Start of Material for this task
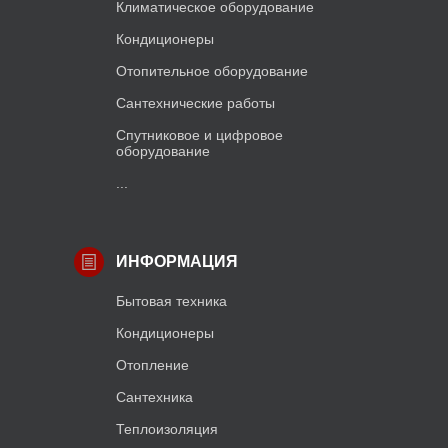
Климатическое оборудование
Кондиционеры
Отопительное оборудование
Сантехнические работы
Спутниковое и цифровое
оборудование
...
ИНФОРМАЦИЯ
Бытовая техника
Кондиционеры
Отопление
Сантехника
Теплоизоляция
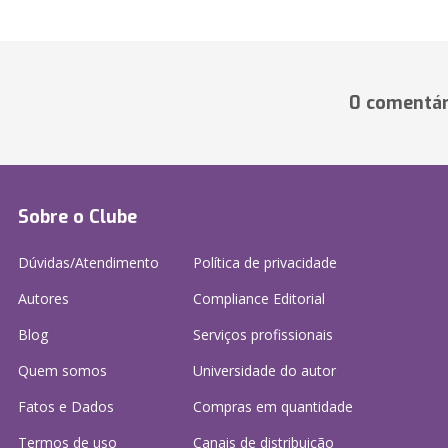
0 comentár
Sobre o Clube
Dúvidas/Atendimento
Política de privacidade
Autores
Compliance Editorial
Blog
Serviços profissionais
Quem somos
Universidade do autor
Fatos e Dados
Compras em quantidade
Termos de uso
Canais de distribuição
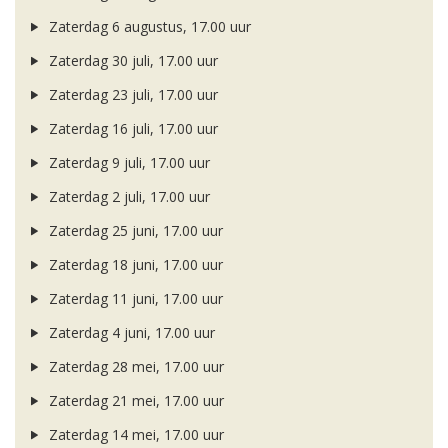
Zaterdag 6 augustus, 17.00 uur
Zaterdag 30 juli, 17.00 uur
Zaterdag 23 juli, 17.00 uur
Zaterdag 16 juli, 17.00 uur
Zaterdag 9 juli, 17.00 uur
Zaterdag 2 juli, 17.00 uur
Zaterdag 25 juni, 17.00 uur
Zaterdag 18 juni, 17.00 uur
Zaterdag 11 juni, 17.00 uur
Zaterdag 4 juni, 17.00 uur
Zaterdag 28 mei, 17.00 uur
Zaterdag 21 mei, 17.00 uur
Zaterdag 14 mei, 17.00 uur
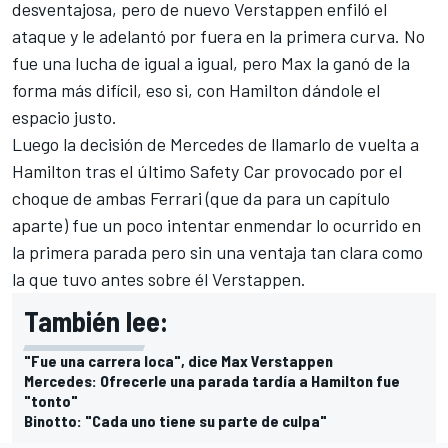
desventajosa, pero de nuevo Verstappen enfiló el
ataque y le adelantó por fuera en la primera curva. No
fue una lucha de igual a igual, pero Max la ganó de la
forma más difícil, eso si, con Hamilton dándole el
espacio justo.
Luego la decisión de Mercedes de llamarlo de vuelta a
Hamilton tras el último Safety Car provocado por el
choque de ambas Ferrari (que da para un capítulo
aparte) fue un poco intentar enmendar lo ocurrido en
la primera parada pero sin una ventaja tan clara como
la que tuvo antes sobre él Verstappen.
También lee:
"Fue una carrera loca", dice Max Verstappen
Mercedes: Ofrecerle una parada tardía a Hamilton fue
"tonto"
Binotto: "Cada uno tiene su parte de culpa"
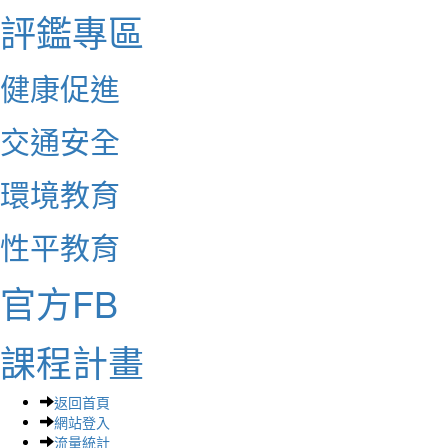
評鑑專區
健康促進
交通安全
環境教育
性平教育
官方FB
課程計畫
返回首頁
網站登入
流量統計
End of Material for this task
▶ **Problem statement**
Go through the entries and copy every line that has "pero".

▶ **Solution below**
desventajosa, pero de nuevo Verstappen enfiló el
fue una lucha de igual a igual, pero Max la ganó de la
la primera parada pero sin una ventaja tan clara como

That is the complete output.